** Exercise instructions **
Tally the lines of the data below that contain the string "lett". Give the tally and nothing else.

---------- Data records ----------

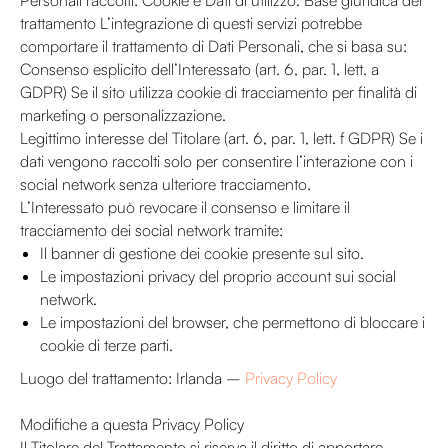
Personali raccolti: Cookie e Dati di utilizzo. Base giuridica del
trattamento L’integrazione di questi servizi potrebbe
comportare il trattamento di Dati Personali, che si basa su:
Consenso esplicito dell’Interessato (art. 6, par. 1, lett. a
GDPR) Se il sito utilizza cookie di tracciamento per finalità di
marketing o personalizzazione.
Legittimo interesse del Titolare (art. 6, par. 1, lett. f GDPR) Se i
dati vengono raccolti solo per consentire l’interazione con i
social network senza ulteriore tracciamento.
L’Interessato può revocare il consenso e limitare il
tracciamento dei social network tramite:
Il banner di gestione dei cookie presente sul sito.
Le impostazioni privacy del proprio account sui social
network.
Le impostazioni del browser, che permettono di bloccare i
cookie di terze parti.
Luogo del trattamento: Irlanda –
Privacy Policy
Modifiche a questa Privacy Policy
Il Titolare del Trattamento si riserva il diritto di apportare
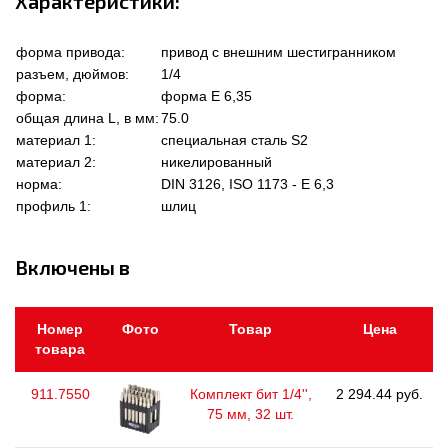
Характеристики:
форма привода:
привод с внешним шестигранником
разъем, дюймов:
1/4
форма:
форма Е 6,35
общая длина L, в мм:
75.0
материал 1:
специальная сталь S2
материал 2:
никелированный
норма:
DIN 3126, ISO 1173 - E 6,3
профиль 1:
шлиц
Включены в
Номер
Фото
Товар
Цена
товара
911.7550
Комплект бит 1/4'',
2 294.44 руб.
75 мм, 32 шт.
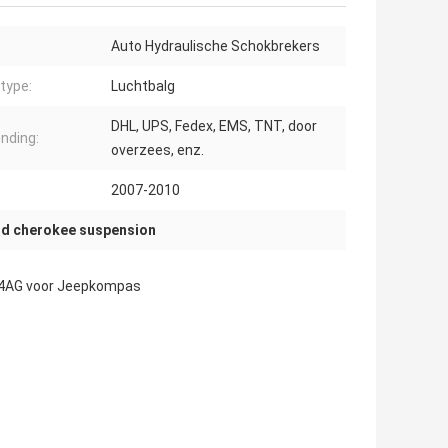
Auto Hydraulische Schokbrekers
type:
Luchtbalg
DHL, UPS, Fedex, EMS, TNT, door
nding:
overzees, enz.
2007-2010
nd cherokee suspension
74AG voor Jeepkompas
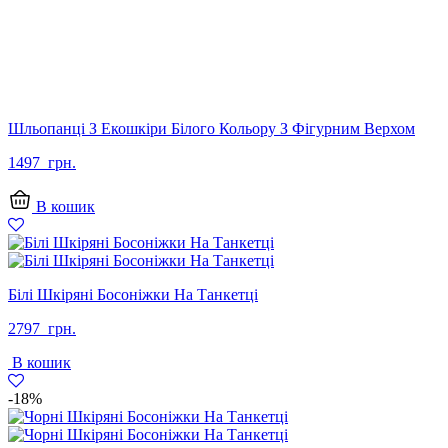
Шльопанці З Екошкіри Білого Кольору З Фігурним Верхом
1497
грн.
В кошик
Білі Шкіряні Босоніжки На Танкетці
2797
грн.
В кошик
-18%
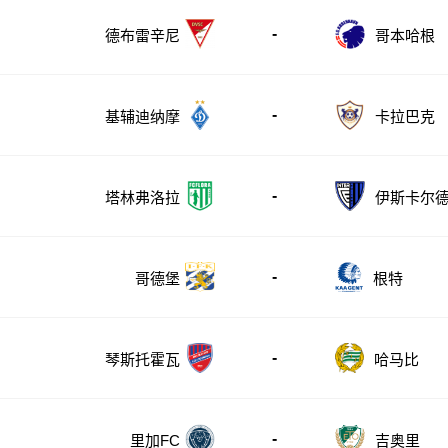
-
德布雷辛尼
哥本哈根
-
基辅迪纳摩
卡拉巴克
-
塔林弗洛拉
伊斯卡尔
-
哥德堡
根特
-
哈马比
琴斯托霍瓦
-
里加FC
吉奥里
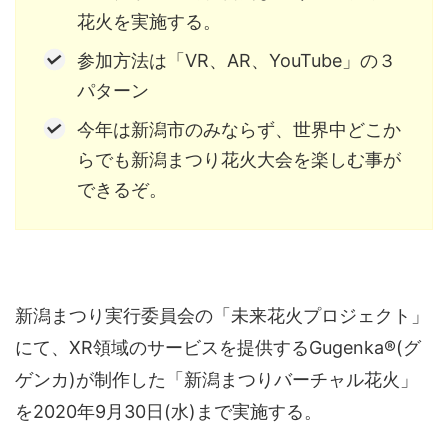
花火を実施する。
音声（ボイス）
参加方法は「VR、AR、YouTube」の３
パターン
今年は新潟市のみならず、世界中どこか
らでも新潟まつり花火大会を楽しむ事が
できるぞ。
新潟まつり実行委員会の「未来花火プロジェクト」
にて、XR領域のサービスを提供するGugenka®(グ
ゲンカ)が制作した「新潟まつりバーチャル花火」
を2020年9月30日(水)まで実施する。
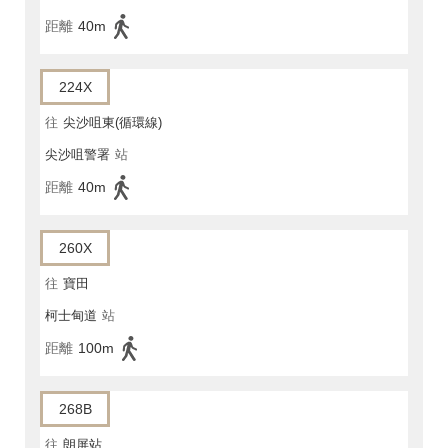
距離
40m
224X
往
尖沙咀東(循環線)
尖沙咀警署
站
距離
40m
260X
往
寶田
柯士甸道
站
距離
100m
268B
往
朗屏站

----------

** Your response **
2